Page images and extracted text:
%%

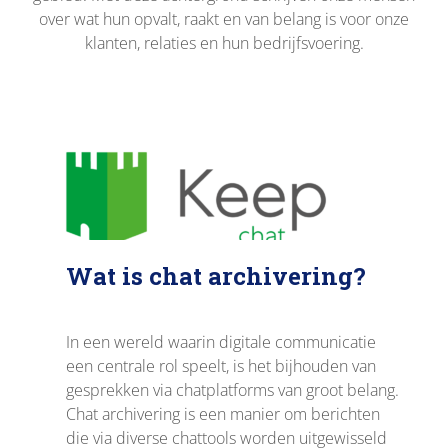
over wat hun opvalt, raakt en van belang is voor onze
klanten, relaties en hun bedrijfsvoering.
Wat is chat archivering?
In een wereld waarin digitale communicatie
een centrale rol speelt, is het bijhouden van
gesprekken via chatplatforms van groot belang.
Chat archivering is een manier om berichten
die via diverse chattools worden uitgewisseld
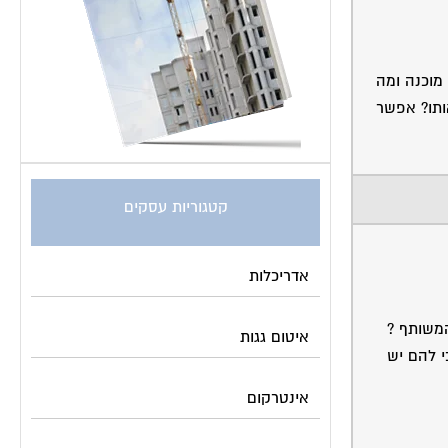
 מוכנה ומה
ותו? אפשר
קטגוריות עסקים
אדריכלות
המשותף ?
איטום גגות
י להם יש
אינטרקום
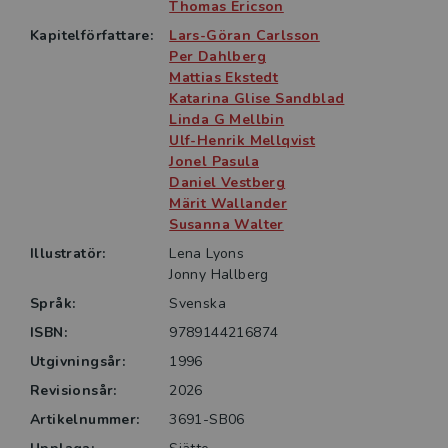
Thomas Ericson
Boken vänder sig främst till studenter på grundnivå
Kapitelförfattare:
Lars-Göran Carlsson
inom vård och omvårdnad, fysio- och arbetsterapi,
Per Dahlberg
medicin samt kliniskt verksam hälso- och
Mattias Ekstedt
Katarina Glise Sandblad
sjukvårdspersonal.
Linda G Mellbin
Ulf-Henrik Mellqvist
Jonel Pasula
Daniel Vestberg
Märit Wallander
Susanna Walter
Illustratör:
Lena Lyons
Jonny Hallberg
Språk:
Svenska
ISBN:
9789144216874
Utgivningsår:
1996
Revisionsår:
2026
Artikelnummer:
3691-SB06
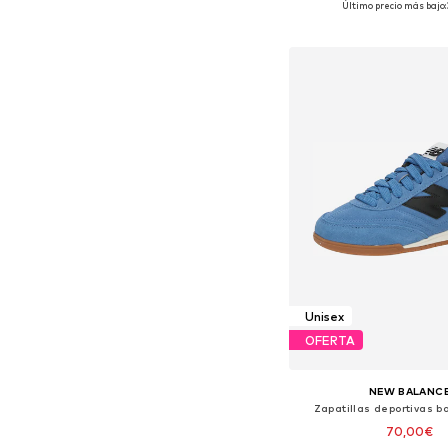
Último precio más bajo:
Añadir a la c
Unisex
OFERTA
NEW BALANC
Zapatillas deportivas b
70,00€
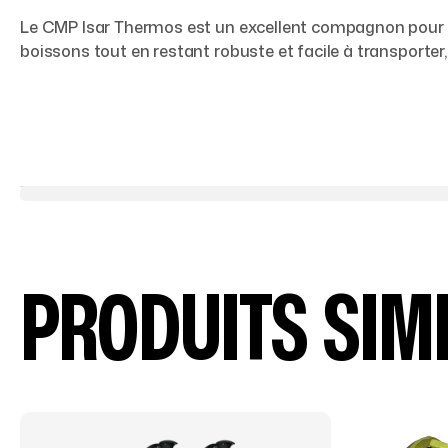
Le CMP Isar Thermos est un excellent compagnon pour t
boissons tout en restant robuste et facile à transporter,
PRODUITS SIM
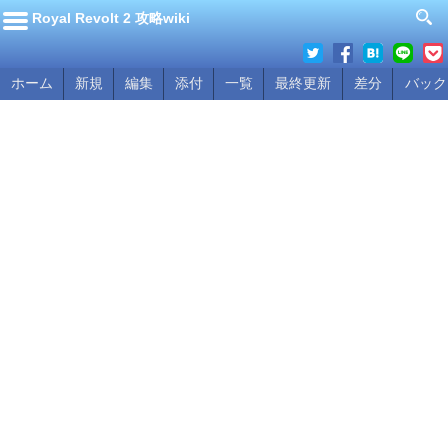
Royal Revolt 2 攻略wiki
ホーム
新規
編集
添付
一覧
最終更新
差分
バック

%%
%%

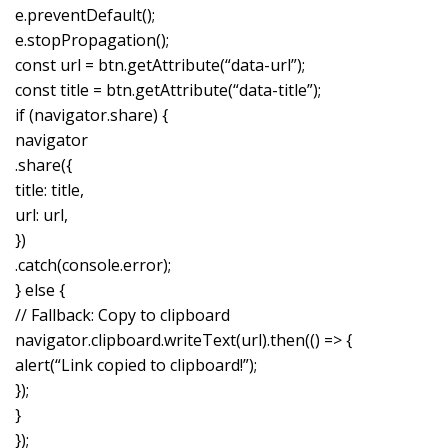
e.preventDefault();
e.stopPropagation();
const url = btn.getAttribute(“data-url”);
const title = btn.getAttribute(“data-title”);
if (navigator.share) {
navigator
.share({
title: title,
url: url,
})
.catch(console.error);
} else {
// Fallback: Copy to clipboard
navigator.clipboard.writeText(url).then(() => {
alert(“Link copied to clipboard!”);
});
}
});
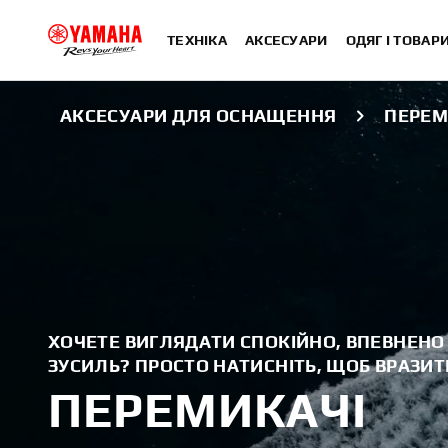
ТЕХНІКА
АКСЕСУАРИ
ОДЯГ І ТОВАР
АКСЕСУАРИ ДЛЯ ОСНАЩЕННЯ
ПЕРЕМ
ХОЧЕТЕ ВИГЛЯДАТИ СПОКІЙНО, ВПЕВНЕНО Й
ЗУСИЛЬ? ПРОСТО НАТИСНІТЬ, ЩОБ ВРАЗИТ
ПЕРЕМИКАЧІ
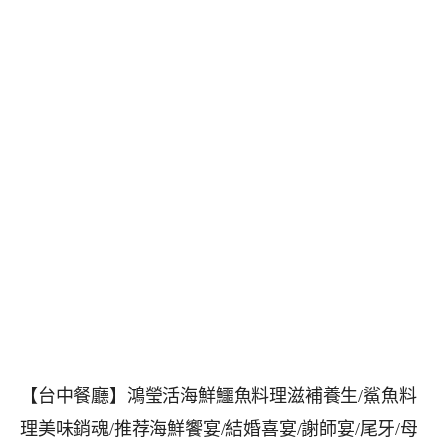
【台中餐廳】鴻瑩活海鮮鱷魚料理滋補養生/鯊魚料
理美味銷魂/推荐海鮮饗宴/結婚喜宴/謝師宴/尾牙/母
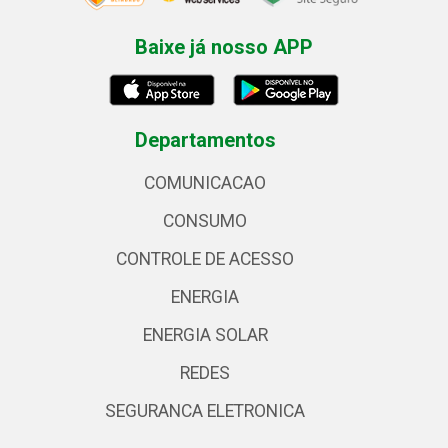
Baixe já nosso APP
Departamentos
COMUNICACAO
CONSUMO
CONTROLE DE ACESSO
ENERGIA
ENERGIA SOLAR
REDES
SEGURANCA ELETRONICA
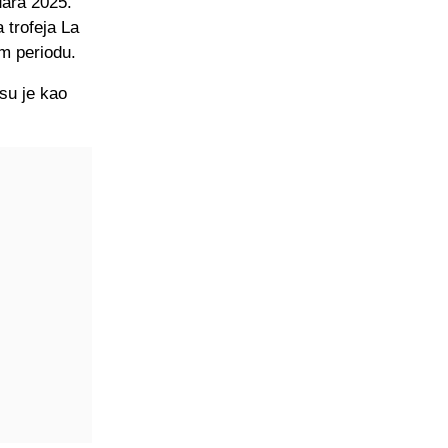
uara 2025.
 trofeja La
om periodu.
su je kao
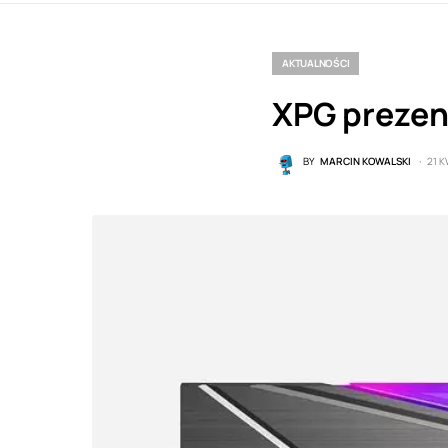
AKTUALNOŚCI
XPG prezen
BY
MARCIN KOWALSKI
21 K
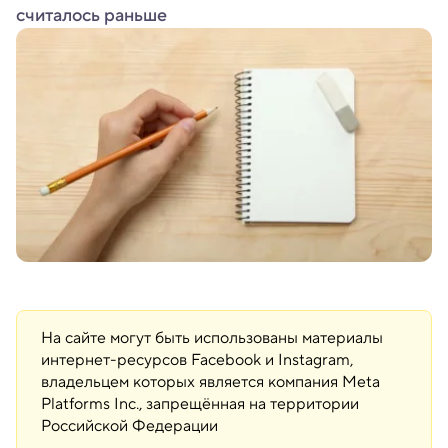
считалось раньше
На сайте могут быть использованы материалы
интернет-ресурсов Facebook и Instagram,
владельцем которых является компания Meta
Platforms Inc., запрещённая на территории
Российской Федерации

%%

## What you need to do
Though the entries above contain pictures, none should be copied; reproduce only the lines between the one holding "COMUNICACAO" and the one holding "Российской Федерации", inclusive, exactly as written.

## Result of the exercise
COMUNICACAO
CONSUMO
CONTROLE DE ACESSO
ENERGIA
ENERGIA SOLAR
REDES
SEGURANCA ELETRONICA
uara 2025.
 trofeja La
om periodu.
su je kao
AKTUALNOŚCI
XPG prezen
BY
MARCIN KOWALSKI
21 K
считалось раньше
На сайте могут быть использованы материалы
интернет-ресурсов Facebook и Instagram,
владельцем которых является компания Meta
Platforms Inc., запрещённая на территории
Российской Федерации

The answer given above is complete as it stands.